Prohecy and Warmth
by TheOneTrueBear
Summary: She rolls away from him, as if his warm human skin is too hot for her to bear
1. Warm Winter Nights

Prophecy and Warmth 

A/N I have an idea to turn this thoughtful ficlet (that I came up with when I was too hot cuddling my husband. Well as hot as a british summer night gets :) into a proper B/S story. What you think?

Thanks to April for doing her grammar thing, I tried out some semi colons on my own and she say's I got them right so I'm very proud of myself.

Hope you enjoy

........................

She rolls away from him, sleepily disentangling herself from his arms to lie in dreaming isolation across an impassable ocean of linen. He doesn't pull her back into his embrace or flow with her in the perfect synchronicity of sleeping lovers, just sighs and rolls onto his back to contemplate the shadowed ceiling and listen to the faint, muffled sound of her breathing.

He used to try to hold her, keep her safely cocooned in his arms, pull her close against his broad chest and share the air she breathed. She would hold still for a few moments, just long enough so as not to be hurtful, then slip across the bed, spreading her heated skin against the cool cotton of their sheets and mumbling that it was too hot. Even now, in these cool Californian winter nights she shrugs off his embrace, shying away from the sticky contact of his warm body, to throw one leg wantonly out from under the covers and let the cold night air caress her skin. Only then is she able to sleep.

By day their relationship is perfection itself. They walk together in the sun; she smiles up at him, that devastatingly radiant smile that is her signature and her gift. She holds his hand, stands on her tiptoes to brush her lips against his. She slips her deceptively frail arms around his waist and lays her head on his chest when they dance. But by night she is a stranger to him. She hunts alone; it's new. He used walk beside her, but now he hasn't the strength. Despite his size, despite that he works out every day, despite that he has two centuries of fighting experience, he is fragile. In her dark and violent world he is weak and breakable and so she shields him from her world, and hunts alone.

She slips into their bed when her hunt is finished and kisses him with a grave and studied gentleness.

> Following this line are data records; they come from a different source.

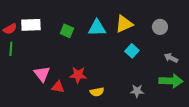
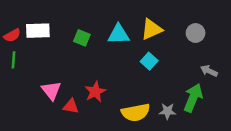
cyan square: (132, 51) -> (149, 61), moved
red star: (78, 75) -> (95, 92), turned -30
green arrow: (171, 81) -> (193, 98), moved, turned -70
yellow semicircle: (97, 92) -> (136, 112), moved, size x1.6

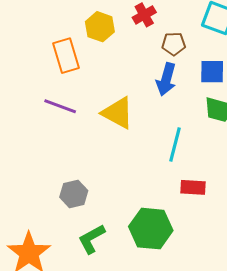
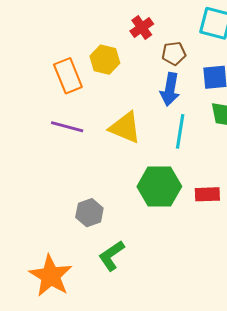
yellow hexagon: (100, 27) -> (105, 60), moved
cyan line: (175, 144) -> (180, 131), moved
green hexagon: (151, 229) -> (159, 186), moved

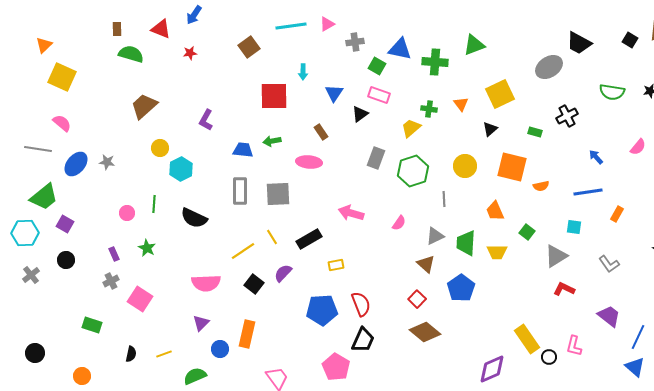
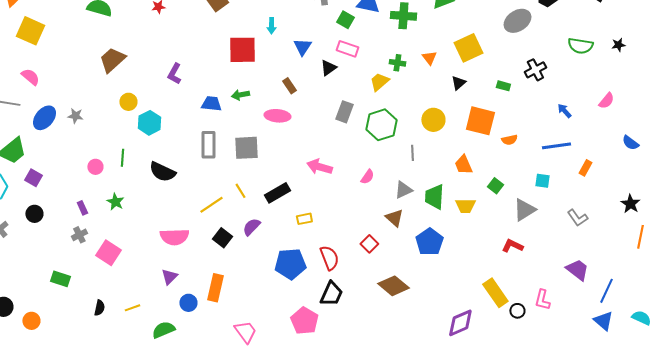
red L-shape: (564, 289) -> (512, 246), moved
red square: (417, 299) -> (369, 244), moved
orange circle: (82, 376) -> (31, 321), moved

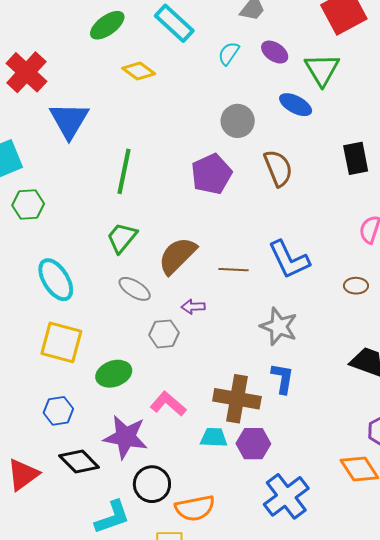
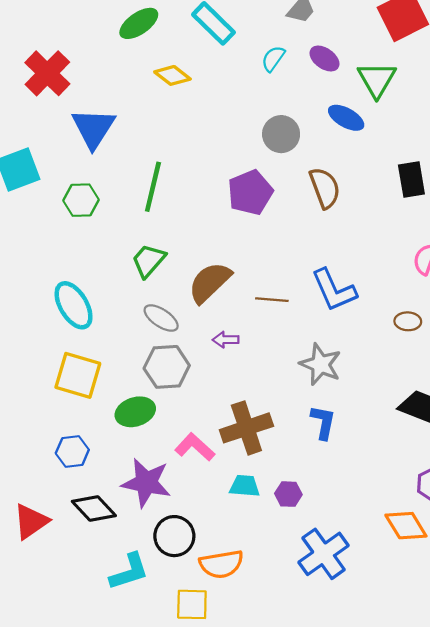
green hexagon: (28, 204) -> (81, 200), moved
gray hexagon: (164, 334) -> (167, 367), moved, size x1.4
brown cross: (237, 399) -> (246, 428), moved, turned -30
purple hexagon: (253, 444) -> (288, 494), size x0.7

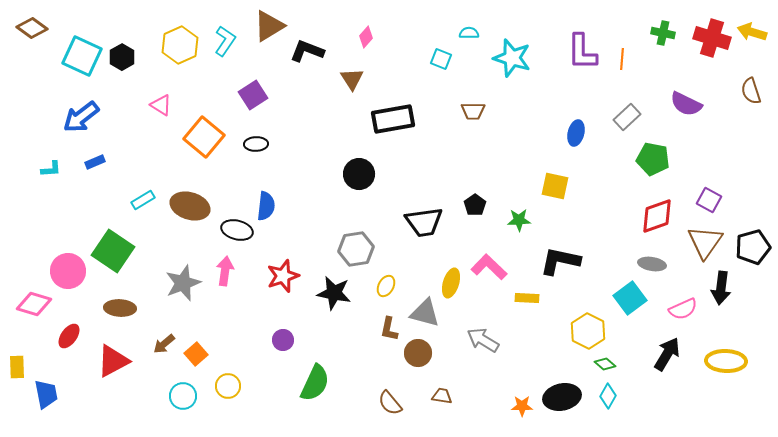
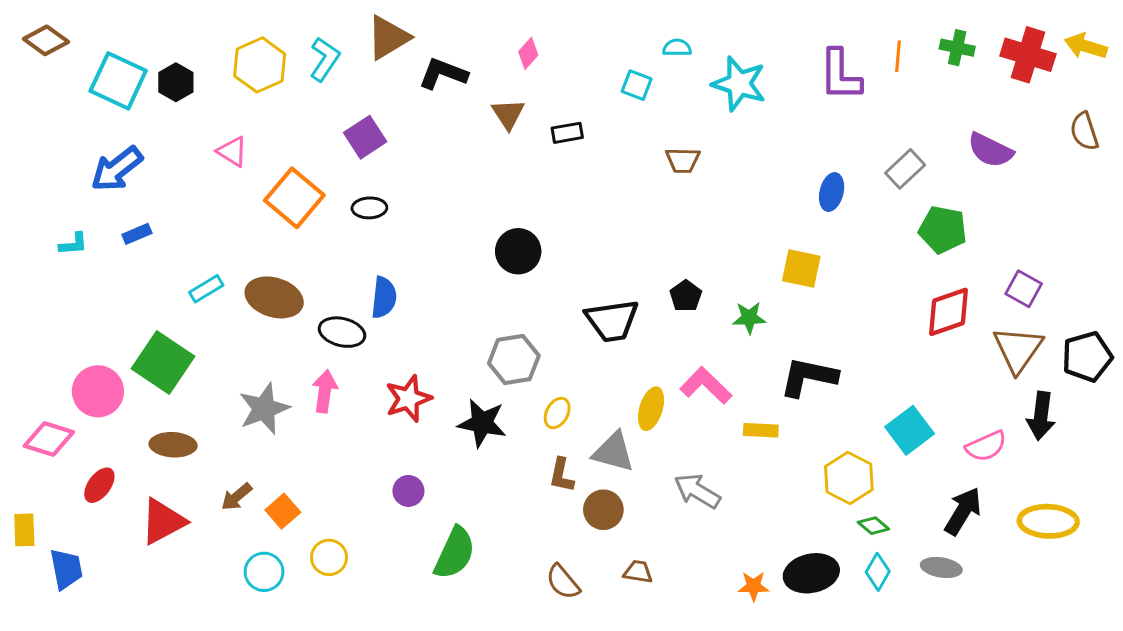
orange line: (622, 59) -> (898, 56), moved
black rectangle: (393, 119) -> (567, 133), moved, size x0.5
gray ellipse: (652, 264) -> (941, 567), moved

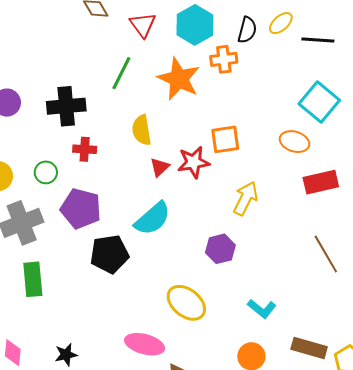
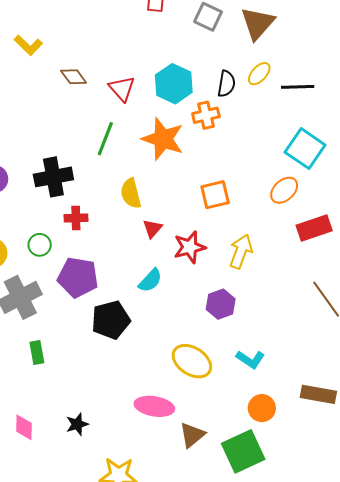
orange ellipse: (294, 142) -> (284, 190), turned -56
red star: (193, 162) -> (190, 247), moved
cyan semicircle: (153, 219) -> (150, 281), size x0.7
green rectangle: (33, 279) -> (37, 352), size x0.7
cyan L-shape: (262, 309) -> (250, 359), moved

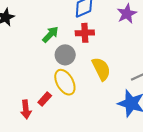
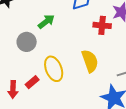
red cross: (85, 33) -> (102, 25), moved
gray circle: (65, 55) -> (27, 42), moved

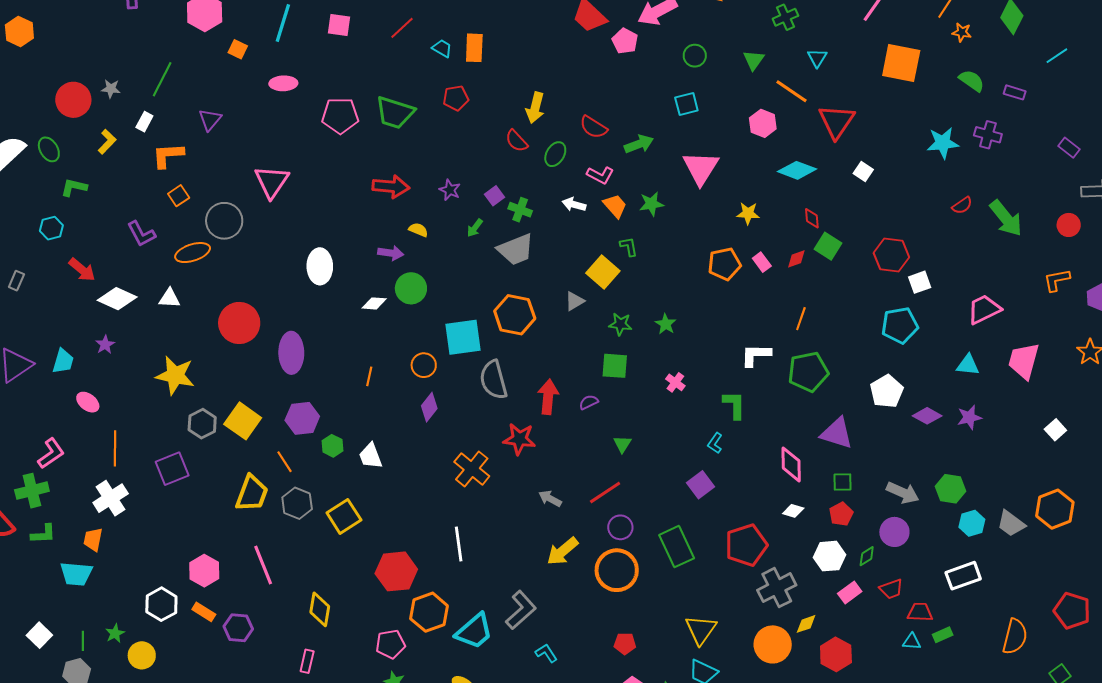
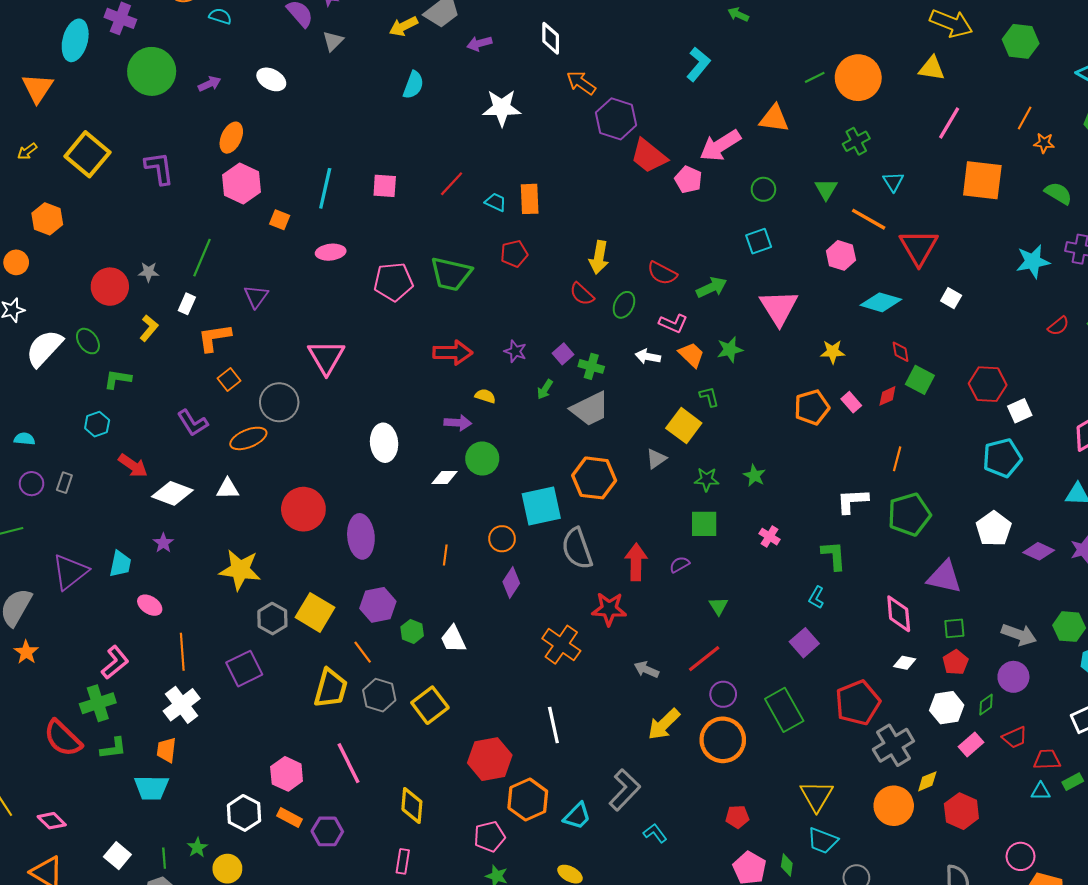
cyan trapezoid: (474, 631) -> (577, 816), size x0.7

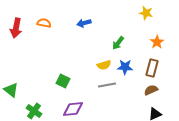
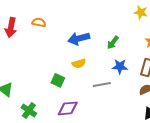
blue arrow: (84, 23) -> (79, 38), moved, size x1.5
yellow semicircle: (104, 65) -> (79, 63), moved

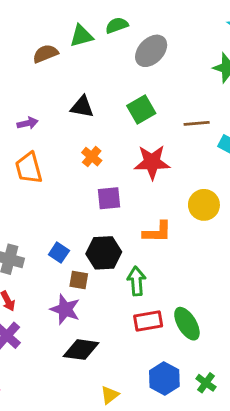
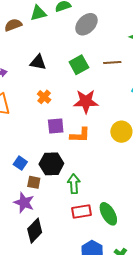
brown line: (197, 123) -> (112, 63), moved
orange L-shape: (157, 232) -> (80, 135), moved
black diamond: (81, 350) -> (35, 231), turned -55

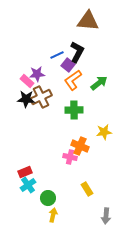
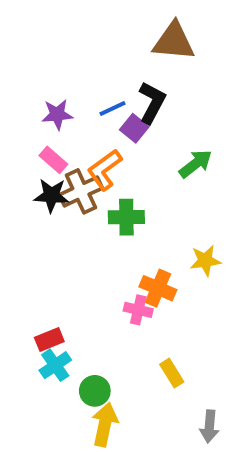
purple star: (37, 74) -> (57, 114), moved
orange L-shape: (73, 80) -> (105, 170), moved
green cross: (74, 110) -> (126, 217), moved
yellow arrow: (53, 215) -> (105, 424), size x1.5

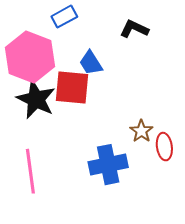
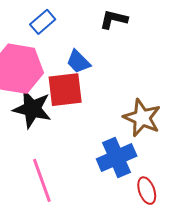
brown star: (141, 131) -> (142, 118), size x1.6
red ellipse: (164, 147) -> (147, 191), moved

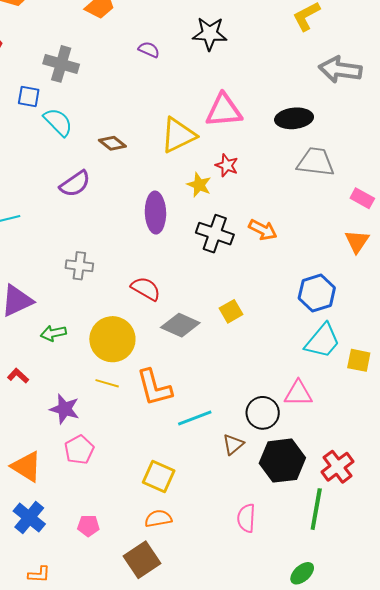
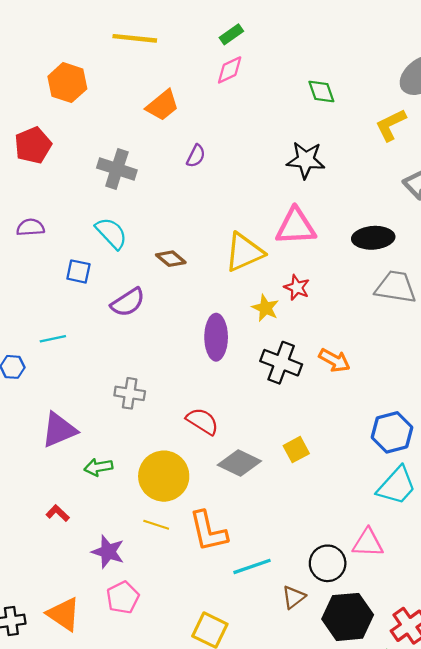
black star: (210, 34) -> (306, 160), moved
purple semicircle: (149, 50) -> (196, 156), moved, turned 90
blue square: (29, 97) -> (78, 271), moved

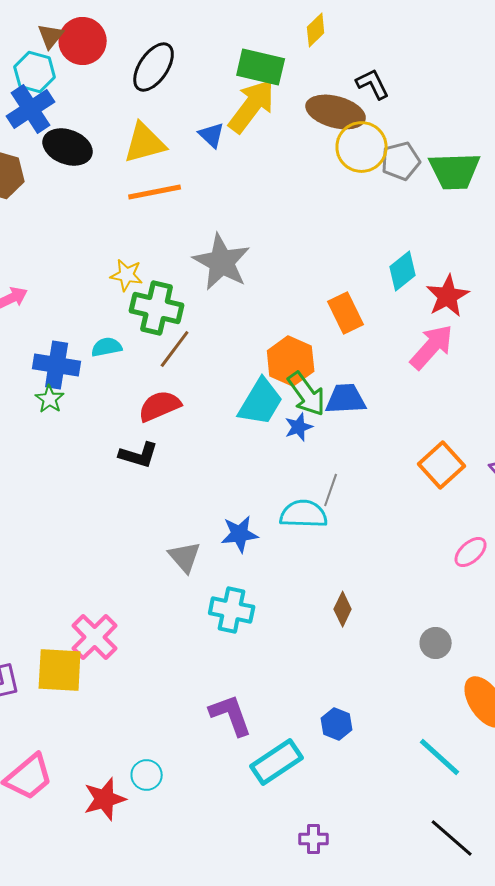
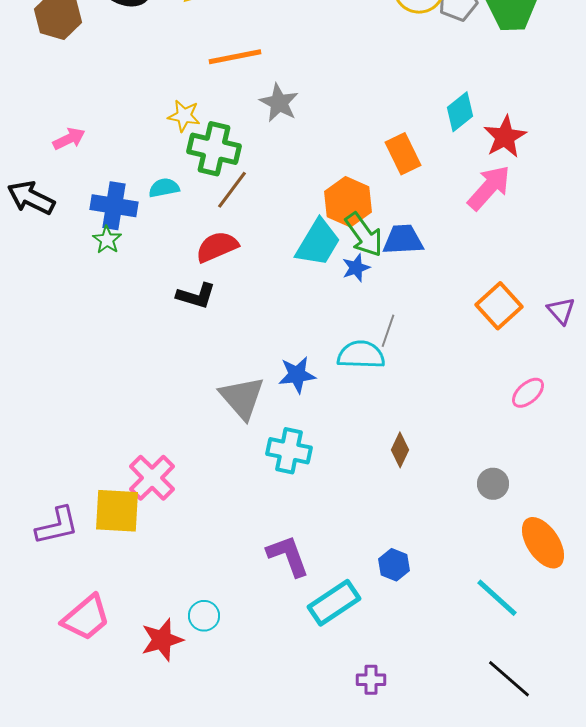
orange line: (155, 192) -> (235, 57), moved
gray star: (222, 262) -> (279, 103), size x0.7
gray triangle: (185, 557) -> (242, 398), size x1.4

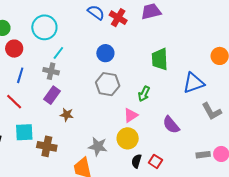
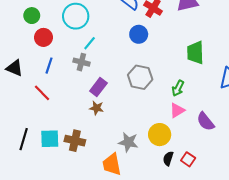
blue circle: (105, 53) -> (139, 34), moved
purple rectangle: (52, 95) -> (98, 87), moved
pink triangle: (131, 115) -> (177, 110), moved
cyan square: (24, 132) -> (50, 139), moved

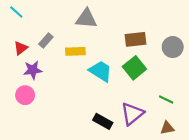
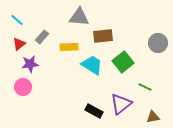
cyan line: (16, 12) -> (17, 20), moved
brown rectangle: (136, 39) -> (103, 36), moved
green line: (166, 100) -> (145, 87), moved

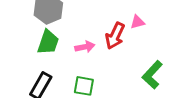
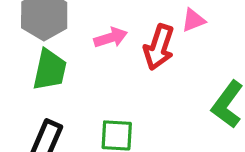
pink arrow: (85, 47) -> (111, 38), moved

Often they make love, but it lacks the playful affection of their afternoon communions. There is a guarded melancholy to her, a latent sadness that pervades her nights. At night, she is a stranger to him.

Sleep eludes him, as it always does when she distances herself from him. He wonders if perhaps it is at night that she thinks of another, of one whose chilled embrace would cool her fiery skin. If perhaps the night air's chill is to her a ghostly reminiscence of that icy lover's touch. He feels his brow crease with the thought. No. If she dreams of cold dead skin it is his own, it is a dream of a different time when love was new and she was innocence itself, of a long forgotten world where demons she faced where not her own.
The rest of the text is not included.